[Data entries]
★ ★ ★ ★ ★ ★ ★

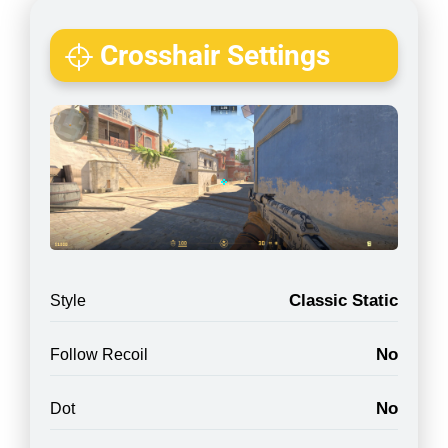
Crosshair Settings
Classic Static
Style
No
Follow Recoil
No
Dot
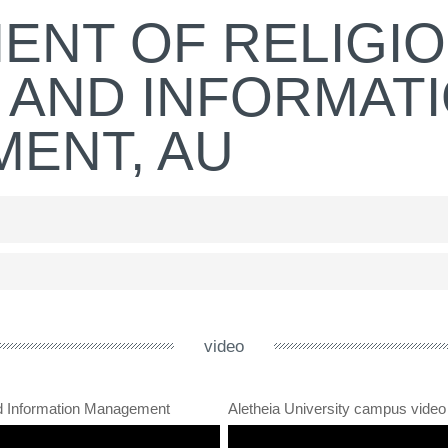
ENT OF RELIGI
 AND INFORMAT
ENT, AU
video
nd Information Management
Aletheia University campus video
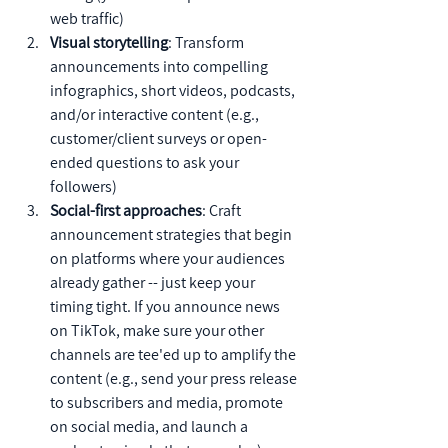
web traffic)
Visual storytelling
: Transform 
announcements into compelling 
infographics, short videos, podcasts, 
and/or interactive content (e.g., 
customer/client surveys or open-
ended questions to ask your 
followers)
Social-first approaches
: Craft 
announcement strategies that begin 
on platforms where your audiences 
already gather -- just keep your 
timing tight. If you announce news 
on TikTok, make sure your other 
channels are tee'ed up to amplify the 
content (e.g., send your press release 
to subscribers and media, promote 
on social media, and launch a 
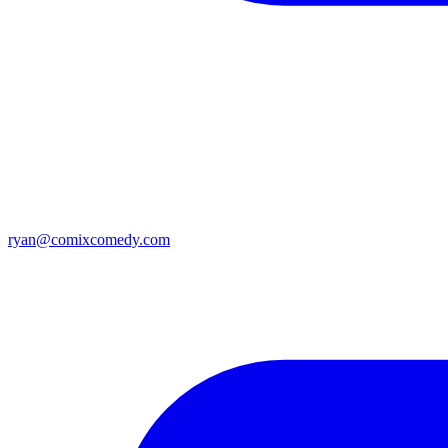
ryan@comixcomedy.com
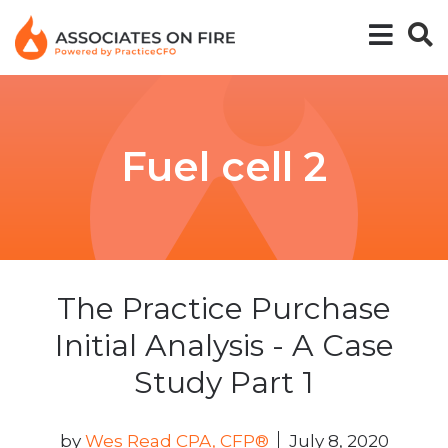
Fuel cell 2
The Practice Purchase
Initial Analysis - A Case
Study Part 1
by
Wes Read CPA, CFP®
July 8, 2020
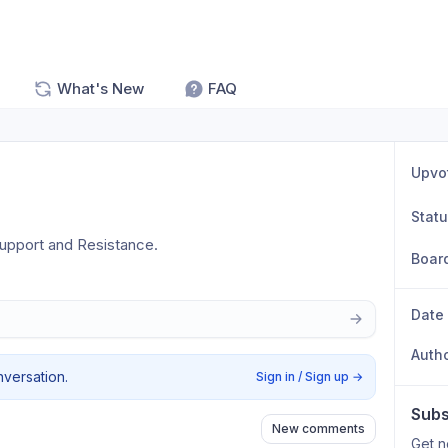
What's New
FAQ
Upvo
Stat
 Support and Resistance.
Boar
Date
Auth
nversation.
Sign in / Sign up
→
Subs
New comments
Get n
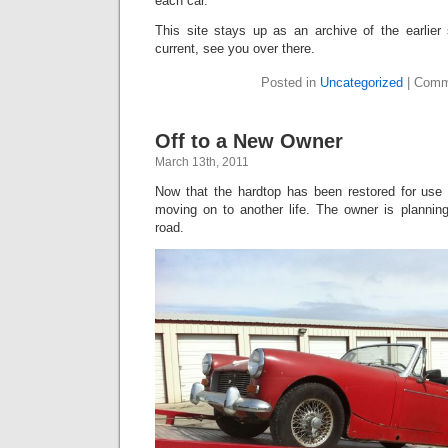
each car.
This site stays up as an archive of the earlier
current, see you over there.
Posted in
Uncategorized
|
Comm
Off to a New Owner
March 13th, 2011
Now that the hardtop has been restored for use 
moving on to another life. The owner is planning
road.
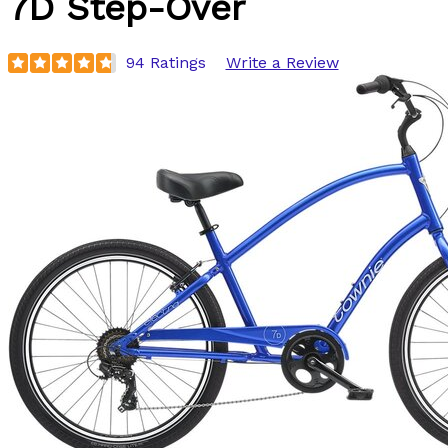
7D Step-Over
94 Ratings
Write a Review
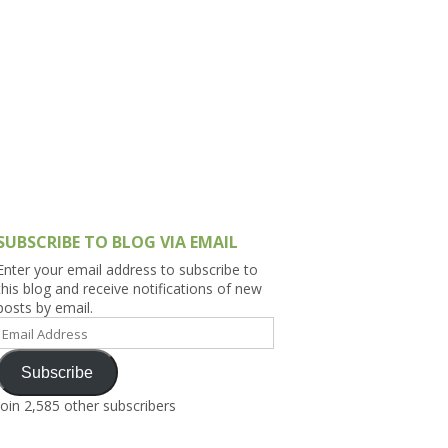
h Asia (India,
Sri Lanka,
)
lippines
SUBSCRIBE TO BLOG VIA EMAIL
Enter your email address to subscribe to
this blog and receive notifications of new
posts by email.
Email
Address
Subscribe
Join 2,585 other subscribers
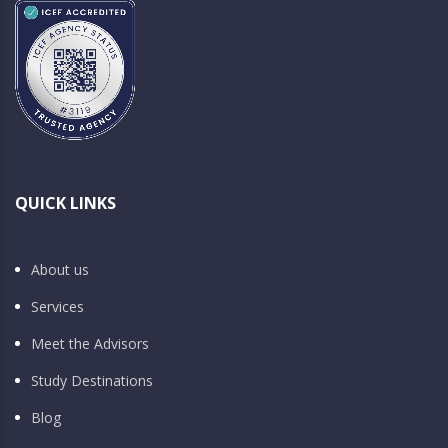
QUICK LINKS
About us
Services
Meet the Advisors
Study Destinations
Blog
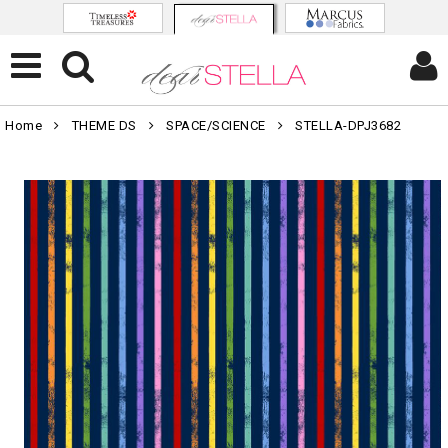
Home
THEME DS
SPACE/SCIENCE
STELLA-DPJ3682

★ ★ ★ ★ ★ ★ ★

Exercise aim: Pull out each line of the records holding the string "that".

The completed task:
announcement strategies that begin 
Now that the hardtop has been restored for use 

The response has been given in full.